The cause is public, and the honour, name,
The immortality of every soul,
That is not bastard or a slave in Rome,
Therein concern’d: whereto, if men would change
The wearied arm, and for the weighty shield
So long sustain’d, employ the facile sword,
We might soon have assurance of our vows.
This ass’s fortitude doth tire us all:
It must be active valour must redeem
Our loss, or none. The rock and our hard steel
Should meet to enforce those glorious fires again,
Whose splendour cheer’d the world, and heat gave life,
No less than doth the sun’s.
SABINUS.
’Twere better stay
In lasting darkness, and despair of day.
No ill should force the subject undertake
Against the sovereign, more than hell should make
The gods do wrong.
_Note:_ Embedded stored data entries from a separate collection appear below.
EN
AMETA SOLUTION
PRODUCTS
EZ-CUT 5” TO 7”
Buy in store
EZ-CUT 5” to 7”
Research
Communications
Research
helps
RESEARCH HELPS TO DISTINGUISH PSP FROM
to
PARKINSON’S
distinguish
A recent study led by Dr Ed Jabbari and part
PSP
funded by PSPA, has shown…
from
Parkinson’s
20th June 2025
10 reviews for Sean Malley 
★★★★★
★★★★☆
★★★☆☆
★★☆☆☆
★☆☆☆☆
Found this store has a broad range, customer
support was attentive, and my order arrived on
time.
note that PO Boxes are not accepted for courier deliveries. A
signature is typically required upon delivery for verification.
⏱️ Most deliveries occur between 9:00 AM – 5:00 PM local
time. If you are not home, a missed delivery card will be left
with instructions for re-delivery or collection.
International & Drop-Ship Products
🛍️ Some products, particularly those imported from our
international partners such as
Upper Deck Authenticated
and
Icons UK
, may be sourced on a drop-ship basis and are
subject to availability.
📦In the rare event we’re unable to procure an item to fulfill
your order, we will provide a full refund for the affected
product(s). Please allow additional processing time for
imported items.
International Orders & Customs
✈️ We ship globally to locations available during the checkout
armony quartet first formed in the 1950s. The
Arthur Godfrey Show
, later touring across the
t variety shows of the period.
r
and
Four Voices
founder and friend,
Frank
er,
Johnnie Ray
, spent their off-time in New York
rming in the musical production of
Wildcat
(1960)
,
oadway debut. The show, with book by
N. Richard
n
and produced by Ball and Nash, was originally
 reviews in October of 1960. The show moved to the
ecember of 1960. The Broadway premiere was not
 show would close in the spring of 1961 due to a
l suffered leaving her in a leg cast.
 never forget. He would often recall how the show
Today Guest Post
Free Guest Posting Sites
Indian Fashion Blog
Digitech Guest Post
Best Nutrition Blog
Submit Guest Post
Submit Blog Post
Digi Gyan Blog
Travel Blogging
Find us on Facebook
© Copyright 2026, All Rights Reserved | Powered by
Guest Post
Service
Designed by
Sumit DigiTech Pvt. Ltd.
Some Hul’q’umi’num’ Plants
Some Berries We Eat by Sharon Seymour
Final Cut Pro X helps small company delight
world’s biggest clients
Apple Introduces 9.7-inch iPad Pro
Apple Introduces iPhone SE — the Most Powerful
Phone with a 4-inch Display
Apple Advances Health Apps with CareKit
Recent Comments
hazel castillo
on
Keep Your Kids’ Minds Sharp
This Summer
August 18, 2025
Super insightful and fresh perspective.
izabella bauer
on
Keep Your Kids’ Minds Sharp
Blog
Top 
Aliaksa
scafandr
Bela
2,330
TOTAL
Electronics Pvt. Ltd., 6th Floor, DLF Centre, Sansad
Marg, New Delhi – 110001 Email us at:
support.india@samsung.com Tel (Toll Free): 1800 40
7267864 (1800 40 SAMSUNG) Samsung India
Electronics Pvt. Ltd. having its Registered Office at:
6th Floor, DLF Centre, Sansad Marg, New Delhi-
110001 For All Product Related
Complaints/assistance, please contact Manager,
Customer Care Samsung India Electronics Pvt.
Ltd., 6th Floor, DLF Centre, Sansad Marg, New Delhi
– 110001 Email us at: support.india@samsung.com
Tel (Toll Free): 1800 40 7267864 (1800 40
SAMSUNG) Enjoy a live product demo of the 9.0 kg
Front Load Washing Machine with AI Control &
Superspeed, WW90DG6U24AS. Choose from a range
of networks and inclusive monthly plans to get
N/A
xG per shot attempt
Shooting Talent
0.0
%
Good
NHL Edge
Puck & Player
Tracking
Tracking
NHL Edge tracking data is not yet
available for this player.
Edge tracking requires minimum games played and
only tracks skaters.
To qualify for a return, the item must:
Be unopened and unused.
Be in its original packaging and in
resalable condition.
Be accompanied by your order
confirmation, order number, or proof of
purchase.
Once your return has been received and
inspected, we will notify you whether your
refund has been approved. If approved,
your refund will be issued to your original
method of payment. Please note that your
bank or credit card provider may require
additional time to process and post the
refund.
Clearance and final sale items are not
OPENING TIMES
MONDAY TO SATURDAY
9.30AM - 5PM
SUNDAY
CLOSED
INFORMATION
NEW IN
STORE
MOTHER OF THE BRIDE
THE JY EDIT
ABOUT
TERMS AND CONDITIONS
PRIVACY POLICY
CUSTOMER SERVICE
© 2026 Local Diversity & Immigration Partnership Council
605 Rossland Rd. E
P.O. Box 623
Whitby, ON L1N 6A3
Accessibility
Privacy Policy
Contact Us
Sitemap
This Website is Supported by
A good man should and must
Sit rather down with loss, than rise unjust.
Though, when the Romans first did yield themselves
To one man’s power, they did not mean their lives,
Their fortunes and their liberties, should be
His absolute spoil, as purchased by the sword.
LATIARIS.
Why we are worse, if to be slaves, and bond
To Cæsar’s slave be such, the proud Sejanus!
He that is all, does all, gives Cæsar leave
To hide his ulcerous and anointed face,
With his bald crown at Rhodes, while he here stalks
Upon the heads of Romans, and their princes,
Familiarly to empire.
SABINUS.
Now you touch
A point indeed, wherein he shews his art,
As well as power.
LATIARIS.
And villainy in both.
Do you observe where Livia lodges? how
Drusus came dead? what men have been cut off?
SABINUS.
Yes, those are things removed: I nearer look’d
Into his later practice, where he stands
Declared a master in his mystery.
First, ere Tiberius went, he wrought his fear
To think that Agrippina sought his death.
Then put those doubts in her; sent her oft word.
Under the show of friendship, to beware
Of Cæsar, for he laid to poison her:
Drave them to frowns, to mutual jealousies,
Which, now, in visible hatred are burst out.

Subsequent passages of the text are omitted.